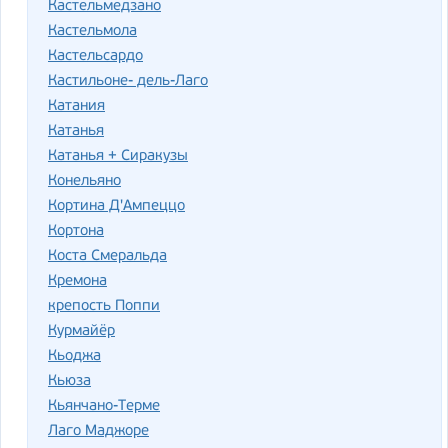
Кастельмедзано
Кастельмола
Кастельсардо
Кастильоне- дель-Лаго
Катания
Катанья
Катанья + Сиракузы
Конельяно
Кортина Д'Ампеццо
Кортона
Коста Смеральда
Кремона
крепость Поппи
Курмайёр
Кьоджа
Кьюза
Кьянчано-Терме
Лаго Маджоре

------------------------------------------------------------

> YOUR OBJECTIVE:
Excluding the images, return each record above precisely as written.

> RESPONSE:
Кастельмедзано
Кастельмола
Кастельсардо
Кастильоне- дель-Лаго
Катания
Катанья
Катанья + Сиракузы
Конельяно
Кортина Д'Ампеццо
Кортона
Коста Смеральда
Кремона
крепость Поппи
Курмайёр
Кьоджа
Кьюза
Кьянчано-Терме
Лаго Маджоре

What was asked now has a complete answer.